Sanford J. Greenburger Associates
- Status: active
- Founded: 1932
- Founder: Sanford J. Greenburger
- Country of origin: United States
- Headquarters location: 55 Fifth Avenue, New York City, United States
- Key people: Heidi Lange (President), Dan Mandel (Vice President)
- Fiction genres: general fiction, nonfiction, children's, young adult
- Official website: https://www.greenburger.com

= Sanford J. Greenburger Associates =

Sanford J. Greenburger Associates is a major New York literary agency. It represents a wide variety of world-renowned writers, including Franz Kafka, Jean-Paul Sartre, as well as contemporary best-selling authors, such as Dan Brown and Nelson Demille.
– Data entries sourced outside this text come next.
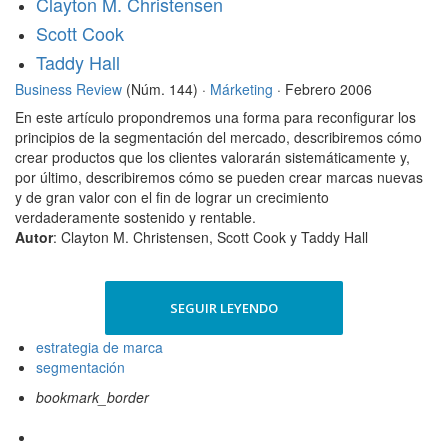
Clayton M. Christensen
Scott Cook
Taddy Hall
Business Review
(Núm. 144) ·
Márketing
· Febrero 2006
En este artículo propondremos una forma para reconfigurar los
principios de la segmentación del mercado, describiremos cómo
crear productos que los clientes valorarán sistemáticamente y,
por último, describiremos cómo se pueden crear marcas nuevas
y de gran valor con el fin de lograr un crecimiento
verdaderamente sostenido y rentable.
Autor
: Clayton M. Christensen, Scott Cook y Taddy Hall
SEGUIR LEYENDO
estrategia de marca
segmentación
bookmark_border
The agency was founded in 1932 by Sanford J. Greenburger, an agent who pioneered book scouting, and was a privately owned company until 1971. Following Greenburger's death in 1971, the agency became a partnership owned by the affiliated agents. It currently has eleven partner agents, a foreign rights director, and support staff.

Sanford J. Greenburger Associates is known as a prestige launch pad for literary agents and book editors, many of whom began their publishing careers as assistants or junior agents at the agency. Several former high-level editors and publishers have also joined the agency's staff.